According to Pet Guardian Angels of America, hyperglycemia, or diabetes mellitus, is the most common canine hormonal disorder. The disease can be regulated, but it must be recognized first. Hyperglycemic dogs often display a number of symptoms; one must simply know what to watch for.
Hyperglycemia can appear in two types: Type I (insulin dependent), occurring due to the body's inability to produce enough insulin or any insulin at all, and Type II (non-insulin dependent), occurring due to the body's inability to properly respond to insulin. Most dogs with diabetes have Type I.
Some conditions place dogs in an at-risk category for hyperglycemia.
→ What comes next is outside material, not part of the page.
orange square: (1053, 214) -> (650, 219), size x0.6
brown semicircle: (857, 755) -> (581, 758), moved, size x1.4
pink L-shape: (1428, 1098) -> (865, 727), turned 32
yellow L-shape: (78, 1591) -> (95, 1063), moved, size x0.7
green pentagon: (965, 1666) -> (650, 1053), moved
These include breed (Cocker Spaniel, Beagle, Poodles, Keeshounds, Cairn Terrier, Dachshund, Schnauzer), female gender, obesity and age of five to seven years.
Because a hyperglycemic dog has a high blood glucose level, her body attempts to expel some of the sugar by urinating frequently. "Diabetes mellitus" translates to "sweet urine" for this reason. A housebroken dog who begins to urinate in the house may have diabetes mellitus.
Dogs with hyperglycemia often consume increased amounts of water as a result of their frequent urination. An excessively thirsty dog may indicate the presence of hyperglycemia.
Diabetic dogs may suddenly develop cataracts, demonstrate an increase in appetite yet experience weight loss and appear dehydrated (check for a dry nose). General change in mood or behavior is also a potential indicator.
Diagnosis and Treatment
If you suspect that your canine companion is hyperglycemic, consult a veterinarian. The vet will perform blood and urine tests and, if diabetes is diagnosed, will prescribe insulin injections and a special diet for your dog.